The steroid doesn't actually treat the virus directly, but rather protects against "cytokine storms" -- a fatal immune overreaction by the human body. In mild cases, the body's immune system is necessary to combat and hopefully eradicate the virus. In these cases, dexamethasone wasn't effective.
However, in severe cases, the immune reaction is so severe that it can actually attack the healthy lung cells, therefore leading to organ failure. It's in these cases that dexamethasone proved effective. According to the study, the cheap steroid was able to reduce the death rate of people on ventilators by one-third and people on oxygen by one-fifth.
In a statement, Peter Hornsby, one of the chief investigators in the trial, said:
Dexamethasone is the first drug to be shown to improve survival in COVID-19. This is an extremely welcome result. The survival benefit is clear and large in those patients who are sick enough to require oxygen treatment, so dexamethasone should now become standard of care in these patients. Dexamethasone is inexpensive, on the shelf, and can be used immediately to save lives worldwide.
It's unclear what this will mean for similar drugs that were already in trials to treat the same symptoms, including Kevzara, jointly developed by Regeneron (NASDAQ:REGN) and Sanofi (NASDAQ:SNY), and Actemra, which was developed by Roche Holding (OTC:RHHBY).
Dexamethasone is extremely cheap, widely available, and relatively safe. In fact, treating patients with it costs less than $1 per day.

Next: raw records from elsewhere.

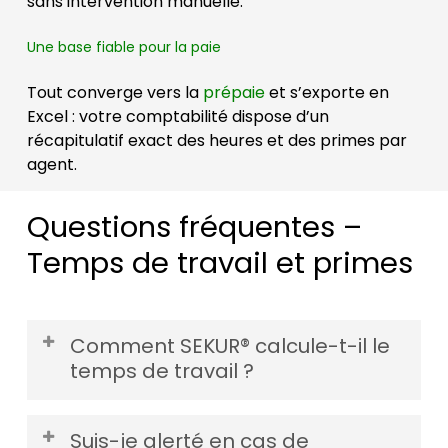
sans intervention manuelle.
Une base fiable pour la paie
Tout converge vers la
prépaie
et s’exporte en
Excel : votre comptabilité dispose d’un
récapitulatif exact des heures et des primes par
agent.
Questions fréquentes –
Temps de travail et primes
Comment SEKUR® calcule-t-il le
temps de travail ?
À partir des données du
contrat de travail
Suis-je alerté en cas de
saisies sur la fiche agent (contrôle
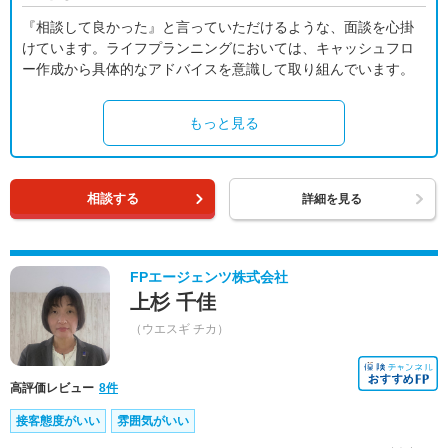
『相談して良かった』と言っていただけるような、面談を心掛
けています。ライフプランニングにおいては、キャッシュフロ
ー作成から具体的なアドバイスを意識して取り組んでいます。
もっと見る
相談する
詳細を見る
FPエージェンツ株式会社
上杉 千佳
（ウエスギ チカ）
高評価レビュー
8件
接客態度がいい
雰囲気がいい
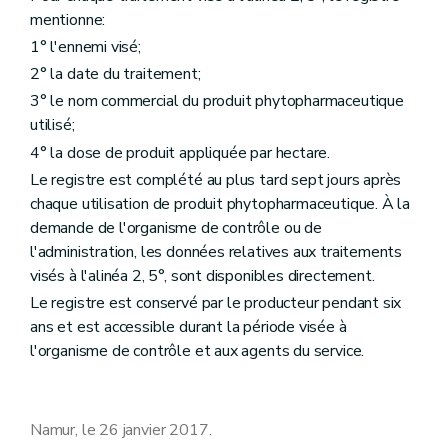
mentionne:
1° l'ennemi visé;
2° la date du traitement;
3° le nom commercial du produit phytopharmaceutique
utilisé;
4° la dose de produit appliquée par hectare.
Le registre est complété au plus tard sept jours après
chaque utilisation de produit phytopharmaceutique. À la
demande de l'organisme de contrôle ou de
l'administration, les données relatives aux traitements
visés à l'alinéa 2, 5°, sont disponibles directement.
Le registre est conservé par le producteur pendant six
ans et est accessible durant la période visée à
l'organisme de contrôle et aux agents du service.
Namur, le 26 janvier 2017.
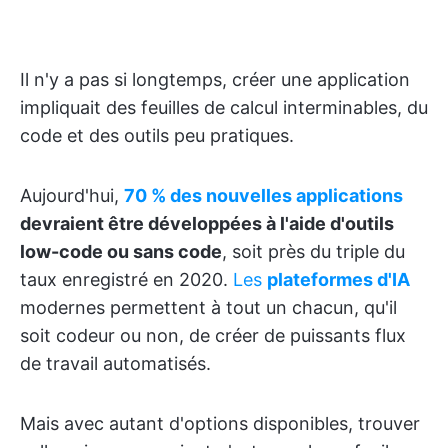
Il n'y a pas si longtemps, créer une application
impliquait des feuilles de calcul interminables, du
code et des outils peu pratiques.
Aujourd'hui,
70 % des nouvelles applications
devraient être développées à l'aide d'outils
low-code ou sans code
, soit près du triple du
taux enregistré en 2020.
Les
plateformes d'IA
modernes permettent à tout un chacun, qu'il
soit codeur ou non, de créer de puissants flux
de travail automatisés.
Mais avec autant d'options disponibles, trouver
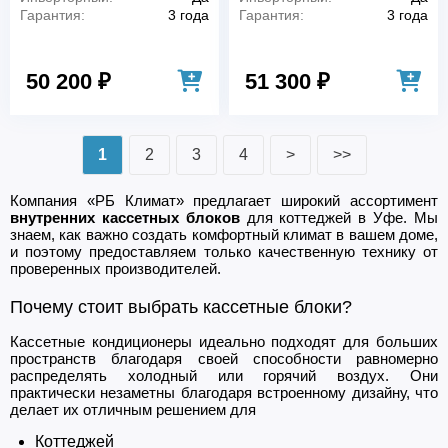
Гарантия:
3 года
Гарантия:
3 года
50 200 ₽
51 300 ₽
1
2
3
4
>
>>
Компания «РБ Климат» предлагает широкий ассортимент
внутренних кассетных блоков
для коттеджей в Уфе. Мы
знаем, как важно создать комфортный климат в вашем доме,
и поэтому предоставляем только качественную технику от
проверенных производителей.
Почему стоит выбрать кассетные блоки?
Кассетные кондиционеры идеально подходят для больших
пространств благодаря своей способности равномерно
распределять холодный или горячий воздух. Они
практически незаметны благодаря встроенному дизайну, что
делает их отличным решением для
Коттеджей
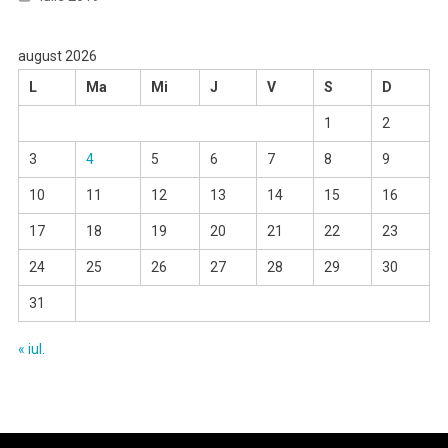
august 2026
L
Ma
Mi
J
V
S
D
1
2
3
4
5
6
7
8
9
10
11
12
13
14
15
16
17
18
19
20
21
22
23
24
25
26
27
28
29
30
31
« iul.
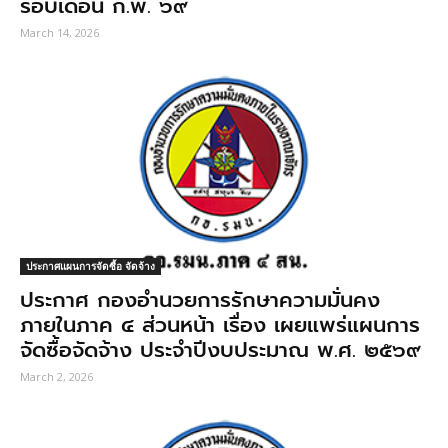
รอบเดือน ก.พ. ๖๙
March 14, 2026
ประกาศแผนการจัดซื้อ จัดจ้าง
ประกาศ กองอํานวยการรักษาความมั่นคง
ภายในภาค ๔ ส่วนหน้า เรื่อง เผยแพร่แผนการ
จัดซื้อจัดจ้าง ประจําปีงบประมาณ พ.ศ. ๒๕๖๙
March 2, 2026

Fortunately for patients, but perhaps unfortunately for shareholders of the above biotech companies, that may limit the effectiveness of marketing these other drugs if they are not proven to be markedly more effective.
A one-two punch up
Should dexamethasone prove so effective that it reduces people's fears of dying from COVID-19, more and more people may feel comfortable going out of the house. That could very well boost travel and leisure businesses, or any sort of business that requires physical gathering, thus enabling the economy recover faster than it otherwise would. Add in the Fed's doubling down on its bond-buying program to help large employers keep the lights on until a recovery, and it's no wonder that stocks are on a winning streak this week.

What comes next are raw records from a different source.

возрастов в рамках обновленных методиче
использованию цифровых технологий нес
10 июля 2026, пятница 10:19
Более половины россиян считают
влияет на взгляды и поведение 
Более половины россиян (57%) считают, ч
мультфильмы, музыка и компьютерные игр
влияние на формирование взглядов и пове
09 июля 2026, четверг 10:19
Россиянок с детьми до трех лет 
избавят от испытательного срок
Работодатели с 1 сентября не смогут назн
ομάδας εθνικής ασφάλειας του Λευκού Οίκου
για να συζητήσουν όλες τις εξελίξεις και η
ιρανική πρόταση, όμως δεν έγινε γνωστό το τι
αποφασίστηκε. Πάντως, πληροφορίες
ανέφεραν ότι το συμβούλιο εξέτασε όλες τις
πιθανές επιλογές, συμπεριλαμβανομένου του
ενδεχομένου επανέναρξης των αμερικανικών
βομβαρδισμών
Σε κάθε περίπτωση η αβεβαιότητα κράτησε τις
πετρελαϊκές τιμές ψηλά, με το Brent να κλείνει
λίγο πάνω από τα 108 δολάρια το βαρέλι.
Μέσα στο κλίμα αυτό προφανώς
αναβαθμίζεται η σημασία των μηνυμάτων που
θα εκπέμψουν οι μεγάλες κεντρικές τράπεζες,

Of course, we are still only in a partially opened economy, and will be until a vaccine is developed. Meanwhile, many businesses and stocks have been permanently impaired by the crisis, and have had to dilute shareholders in order to survive. But remember, over the long term, stocks overall tend to go up as businesses use retained earnings to reinvest, buy back shares, or increase dividends. With new COVID-19 treatments emerging and the government doing all it can to help support the economy, it's still possible for stocks to go higher over the medium term.
With stocks' miraculous bounce off their March lows, some may have thought the rally would run out of steam this week. However, this week's surprising positive news is yet another reminder to stick with a regular investing plan, without trying to second-guess where the market may head in the near term.